== Segment start ==

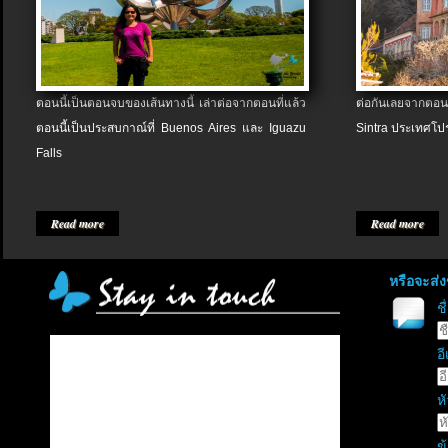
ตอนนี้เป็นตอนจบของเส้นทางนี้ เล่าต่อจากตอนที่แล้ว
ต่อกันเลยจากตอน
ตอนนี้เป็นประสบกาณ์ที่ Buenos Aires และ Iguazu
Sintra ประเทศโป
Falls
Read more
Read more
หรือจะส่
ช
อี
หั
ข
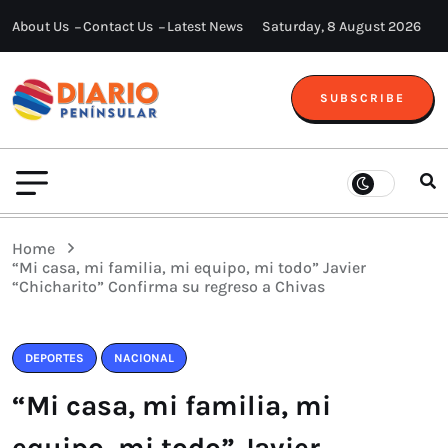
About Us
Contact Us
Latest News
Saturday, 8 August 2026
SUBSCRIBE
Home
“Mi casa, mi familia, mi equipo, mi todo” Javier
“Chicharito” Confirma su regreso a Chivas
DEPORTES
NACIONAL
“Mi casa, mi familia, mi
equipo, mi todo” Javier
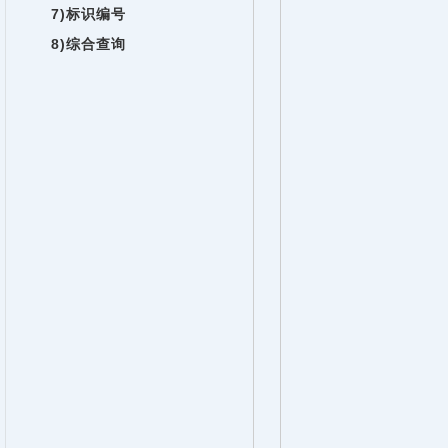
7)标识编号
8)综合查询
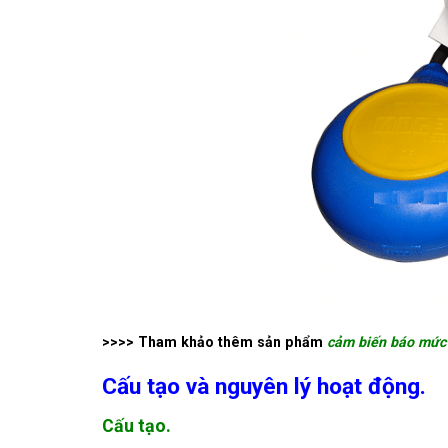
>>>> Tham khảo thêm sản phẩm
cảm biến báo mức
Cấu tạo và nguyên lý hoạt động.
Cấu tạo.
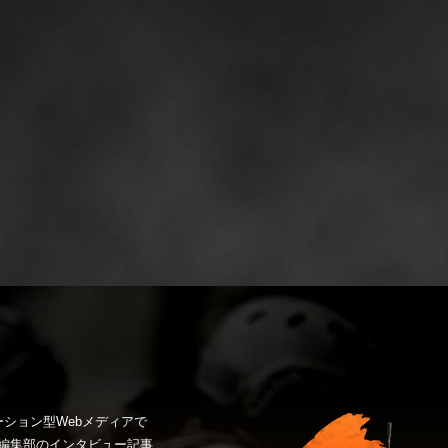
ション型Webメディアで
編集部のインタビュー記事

== Segment end ==

> [Required action]: Give back all the material exactly, with no pictures.

> [Task answer]:
ตอนนี้เป็นตอนจบของเส้นทางนี้ เล่าต่อจากตอนที่แล้ว
ต่อกันเลยจากตอน
ตอนนี้เป็นประสบกาณ์ที่ Buenos Aires และ Iguazu
Sintra ประเทศโป
Falls
Read more
Read more
หรือจะส่
ช
อี
หั
ข
About Us
Contact Us
Latest News
Saturday, 8 August 2026
SUBSCRIBE
Home
“Mi casa, mi familia, mi equipo, mi todo” Javier
“Chicharito” Confirma su regreso a Chivas
DEPORTES
NACIONAL
“Mi casa, mi familia, mi
equipo, mi todo” Javier
7)标识编号
8)综合查询
>>>> Tham khảo thêm sản phẩm
cảm biến báo mức
Cấu tạo và nguyên lý hoạt động.
Cấu tạo.
ション型Webメディアで
編集部のインタビュー記事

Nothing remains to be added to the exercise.